→ ACTION ITEM:
Lines from the one containing "square accounts with" through the final line of the records are the only ones to copy, and each must match exactly.
>>>>
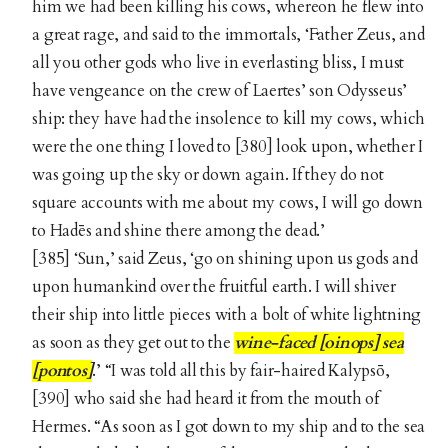
him we had been killing his cows, whereon he flew into
a great rage, and said to the immortals, ‘Father Zeus, and
all you other gods who live in everlasting bliss, I must
have vengeance on the crew of Laertes’ son Odysseus’
ship: they have had the insolence to kill my cows, which
were the one thing I loved to [380] look upon, whether I
was going up the sky or down again. If they do not
square accounts with me about my cows, I will go down
to Hadēs and shine there among the dead.’
[385] ‘Sun,’ said Zeus, ‘go on shining upon us gods and
upon humankind over the fruitful earth. I will shiver
their ship into little pieces with a bolt of white lightning
as soon as they get out to the
wine-faced [oinops] sea
[pontos]
.’ “I was told all this by fair-haired Kalypsō,
[390] who said she had heard it from the mouth of
Hermes. “As soon as I got down to my ship and to the sea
<<<<
→ SOLVED EXERCISE:
square accounts with me about my cows, I will go down
to Hadēs and shine there among the dead.’
[385] ‘Sun,’ said Zeus, ‘go on shining upon us gods and
upon humankind over the fruitful earth. I will shiver
their ship into little pieces with a bolt of white lightning
as soon as they get out to the
wine-faced [oinops] sea
[pontos]
.’ “I was told all this by fair-haired Kalypsō,
[390] who said she had heard it from the mouth of
Hermes. “As soon as I got down to my ship and to the sea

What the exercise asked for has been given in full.